The topic of hiding/obsuring site nav and normal skin after that is debatable. Pros are less cluttered view and more clear call to action for the end user. Cons include lack of recognition that this is actually a Wikimedia wiki that access is being granted to. That might be fixable with some strong branding, but honestly it would be better fixed with less cluttered default skins which is a completely different problem to solve.

Indeed.

I think the oAuth dialogs were modal windows in early stages of the concept of oAuth. I think the reason they were popover/modals because at the time there was no nuance to permissions apart from "yes accept" "no decline"

now everyone's oAuths are full page views because we explain what different permissions the application is granted for better privacy.

That is incorrect, the authorization dialog always (as far as I remember) included explanations of what permissions were being granted.

It seems to me like a good poor-mans first step would be to simply rid the JavaScript for creating the dialog and instead output it server-side on the special page (even just hardcoding the response from jquery-ui-dialog). The same styles can still be loaded for now. And any additional bindings can still be done by targetting the page directly. It'll be a weird hybrid, but should work fine.

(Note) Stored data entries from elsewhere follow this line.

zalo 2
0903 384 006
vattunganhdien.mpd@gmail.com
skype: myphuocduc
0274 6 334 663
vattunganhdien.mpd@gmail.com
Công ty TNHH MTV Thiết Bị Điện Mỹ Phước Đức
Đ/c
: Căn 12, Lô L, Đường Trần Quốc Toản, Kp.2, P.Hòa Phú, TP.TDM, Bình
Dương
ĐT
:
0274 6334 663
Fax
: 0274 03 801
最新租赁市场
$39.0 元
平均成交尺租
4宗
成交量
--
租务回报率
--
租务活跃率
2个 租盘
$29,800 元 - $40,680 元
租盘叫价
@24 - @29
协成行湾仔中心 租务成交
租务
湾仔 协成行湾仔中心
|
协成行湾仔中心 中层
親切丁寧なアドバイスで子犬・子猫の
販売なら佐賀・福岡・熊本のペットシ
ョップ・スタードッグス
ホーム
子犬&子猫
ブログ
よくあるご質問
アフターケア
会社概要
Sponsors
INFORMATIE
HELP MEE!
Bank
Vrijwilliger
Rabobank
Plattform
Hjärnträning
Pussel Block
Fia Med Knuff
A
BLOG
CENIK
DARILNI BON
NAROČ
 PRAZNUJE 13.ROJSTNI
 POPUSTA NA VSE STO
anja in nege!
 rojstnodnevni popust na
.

Just make sure whatever you do still makes some kind of sense if JS is disabled, and if CSS is disabled too. Note the jquery-ui-dialog output currently depends on the screen width and height, which aren't available server-side, but that's probably responsible for T128168 and could hopefully be done better with more responsive CSS instead.

but even if not, a raw OutputPage could be used like TimedMediaHandler does (code). Not pretty and does incur some technical debt, but in exchange for resolving an arguably larger amount of debt that currently exists, and solving quite a few accessibility, UX, and performance issues in the process.

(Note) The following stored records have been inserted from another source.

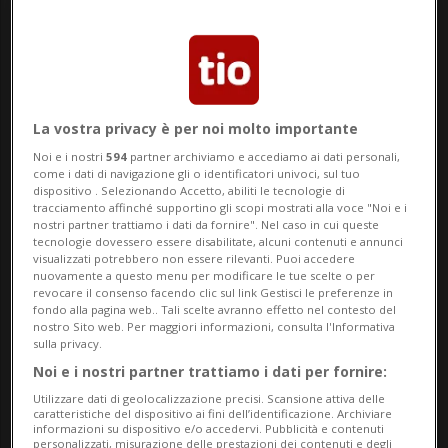
semplice biglietto d'ingresso. Uno spazio
pubblico dedicato al relax a cui si accede
varcando una porta gialla, dietro alla
La vostra privacy è per noi molto importante
quale un gruppo di «cinque persone»,
Noi e i nostri
594
partner archiviamo e accediamo ai dati personali,
secondo le testimonianze raccolte, è stato
come i dati di navigazione gli o identificatori univoci, sul tuo
dispositivo . Selezionando Accetto, abiliti le tecnologie di
sorpreso dal bagnino all'interno del bagno
tracciamento affinché supportino gli scopi mostrati alla voce "Noi e i
nostri partner trattiamo i dati da fornire". Nel caso in cui queste
turco, intento a compiere «atti osceni».
tecnologie dovessero essere disabilitate, alcuni contenuti e annunci
visualizzati potrebbero non essere rilevanti. Puoi accedere
nuovamente a questo menu per modificare le tue scelte o per
«Persone insospettabili» -
È quanto
revocare il consenso facendo clic sul link Gestisci le preferenze in
fondo alla pagina web.. Tali scelte avranno effetto nel contesto del
accaduto in un pomeriggio di metà
nostro Sito web. Per maggiori informazioni, consulta l'Informativa
sulla privacy.
gennaio e che riferiamo oggi, a distanza di
Noi e i nostri partner trattiamo i dati per fornire:
alcune settimane, dopo i dovuti riscontri.
Utilizzare dati di geolocalizzazione precisi. Scansione attiva delle
caratteristiche del dispositivo ai fini dell’identificazione. Archiviare
A tradire il gruppo di «insospettabili» - così
informazioni su dispositivo e/o accedervi. Pubblicità e contenuti
personalizzati, misurazione delle prestazioni dei contenuti e degli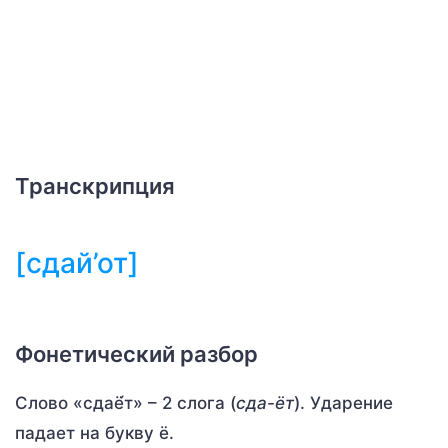
Транскрипция
[сдай’от]
Фонетический разбор
Слово «сдаё́т» – 2 слога (
сда-ёт
). Ударение
падает на букву ё.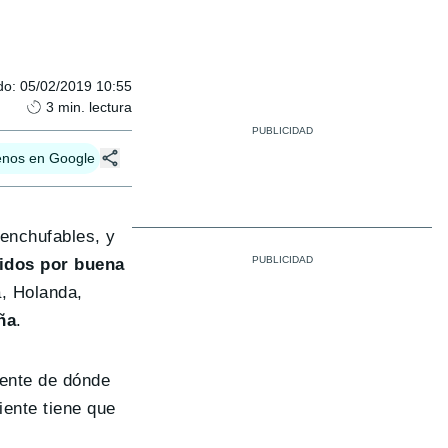
do
:
05/02/2019 10:55
3
min. lectura
enos en Google
 enchufables, y
tidos por buena
, Holanda,
ña
.
mente de dónde
iente tiene que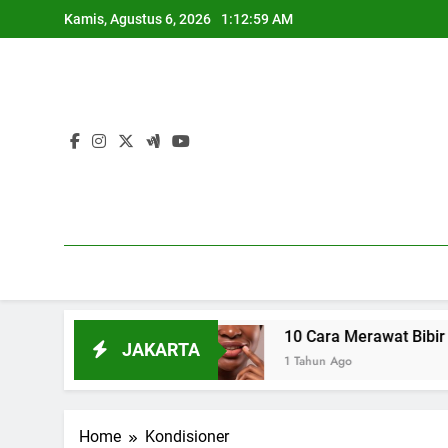
Skip
Kamis, Agustus 6, 2026
1:13:00 AM
to
content
ra Alami
10 Cara Merawat Bibir agar Tetap L
JAKARTA
1 Tahun Ago
Home
Kondisioner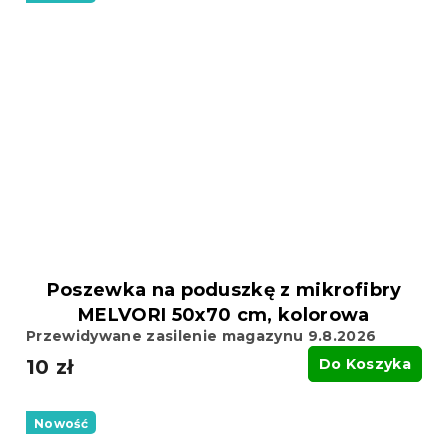
Poszewka na poduszkę z mikrofibry
MELVORI 50x70 cm, kolorowa
Przewidywane zasilenie magazynu 9.8.2026
10 zł
Do Koszyka
Nowość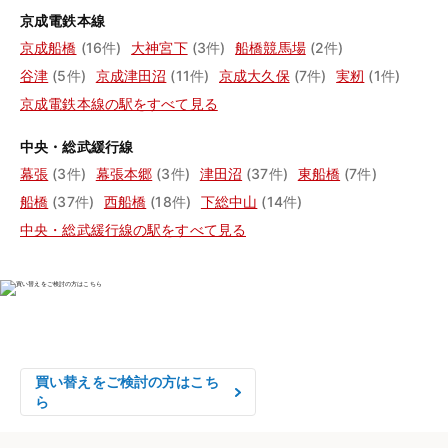
京成電鉄本線
京成船橋
(16件)
大神宮下
(3件)
船橋競馬場
(2件)
谷津
(5件)
京成津田沼
(11件)
京成大久保
(7件)
実籾
(1件)
京成電鉄本線の駅をすべて見る
中央・総武緩行線
幕張
(3件)
幕張本郷
(3件)
津田沼
(37件)
東船橋
(7件)
船橋
(37件)
西船橋
(18件)
下総中山
(14件)
中央・総武緩行線の駅をすべて見る
物件の売却をご検討の方は、

はやめの査定依頼がおすすめです！
買い替えをご検討の方はこち
ら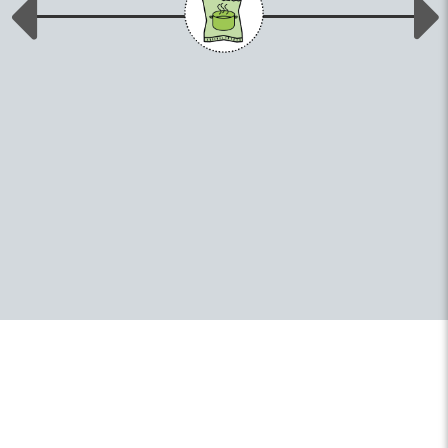
Previous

IMO that's some pretty bad tech debt there. I'd rather not exchange jquery-ui tech debt for "copy a bunch of the guts of OutputPage" tech debt.

That is incorrect, the authorization dialog always (as far as I remember) included explanations of what permissions were being granted.

It always had blobs of explanation and not breakdown of different types with individual details (as modern oAuth and appAuth messages do) ... example in the description of this task.

Just make sure whatever you do still makes some kind of sense if JS is disabled, and if CSS is disabled too. Note the jquery-ui-dialog output currently depends on the screen width and height, which aren't available server-side, but that's probably responsible for T128168 and could hopefully be done better with more responsive CSS instead.

As you can see the proposed design changes can be achieved without JS

@Qgil this is going to be an issue for Space login/signup, especially on mobile.

@Tgr: Hi! This task has been assigned to you a while ago. Could you maybe share an update? Do you still plan to work on this task? Thanks! :)

Aklapper removed Tgr as the assignee of this task.Jun 19 2020, 4:26 PM
Aklapper removed a subscriber: Nirzar.